Prepare a logging callback for run_mcmc.

The callback prints a dot on every iteration, and a longer report outer loop iteration.

Parameters:
  • dot_every (int | Integer[Array, ''] | None, default: 1) – A dot is printed every dot_every MCMC iterations, None to disable.

  • report_every (int | Integer[Array, ''] | None, default: 100) – A one line report is printed every report_every MCMC iterations, None to disable.

Returns:

dict[str, Any] – A dictionary with the arguments to pass to run_mcmc as keyword arguments to set up the callback.

Examples

>>> run_mcmc(..., **make_print_callback())
class bartz.mcmcloop.Trace(*args, **kwargs)[source]

Protocol for a MCMC trace.

class bartz.mcmcloop.TreesTrace(leaf_tree, var_tree, split_tree)[source]

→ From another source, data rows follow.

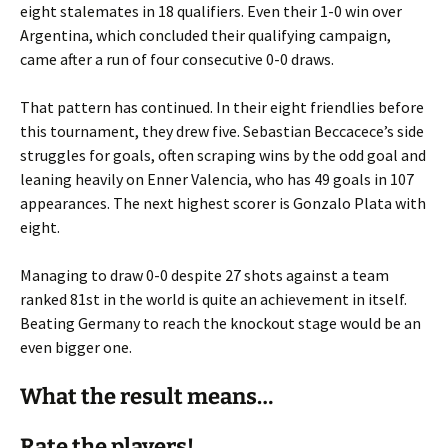
eight stalemates in 18 qualifiers. Even their 1-0 win over
Argentina, which concluded their qualifying campaign,
came after a run of four consecutive 0-0 draws.
That pattern has continued. In their eight friendlies before
this tournament, they drew five. Sebastian Beccacece’s side
struggles for goals, often scraping wins by the odd goal and
leaning heavily on Enner Valencia, who has 49 goals in 107
appearances. The next highest scorer is Gonzalo Plata with
eight.
Managing to draw 0-0 despite 27 shots against a team
ranked 81st in the world is quite an achievement in itself.
Beating Germany to reach the knockout stage would be an
even bigger one.
What the result means…
Rate the players!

Implementation of bartz.grove.TreeHeaps for an MCMC trace.

classmethod from_dataclass(obj)[source]

Create a TreesTrace from any bartz.grove.TreeHeaps.

bartz.mcmcloop.evaluate_trace(trace, X)[source]

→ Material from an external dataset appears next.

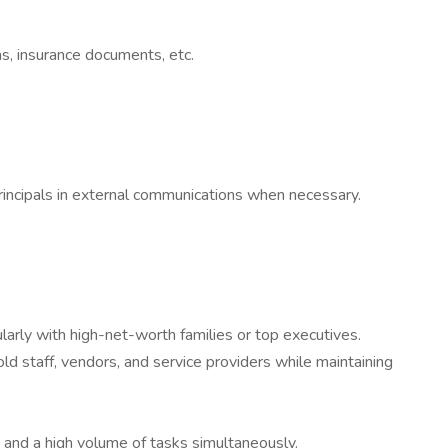
sas, insurance documents, etc.
rincipals in external communications when necessary.
arly with high-net-worth families or top executives.
 staff, vendors, and service providers while maintaining
 and a high volume of tasks simultaneously.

Compute predictions for all iterations of the BART MCMC.

Parameters:
  • trace (Trace) – A trace of the BART MCMC, as returned by run_mcmc.

  • X (UInt[Array, 'p n']) – The predictors matrix, with p predictors and n observations.

Returns:

Float32[Array, 'trace_length n']The predictions for each iteration of the MCMC.

bartz.mcmcloop.compute_varcount(p, trace)[source]

Count how many times each predictor is used in each MCMC state.

Parameters:
  • p (int) – The number of predictors.

  • trace (TreeHeaps) – A trace of the BART MCMC, as returned by run_mcmc.

Returns:

Int32[Array, 'trace_length {p}']Histogram of predictor usage in each MCMC state.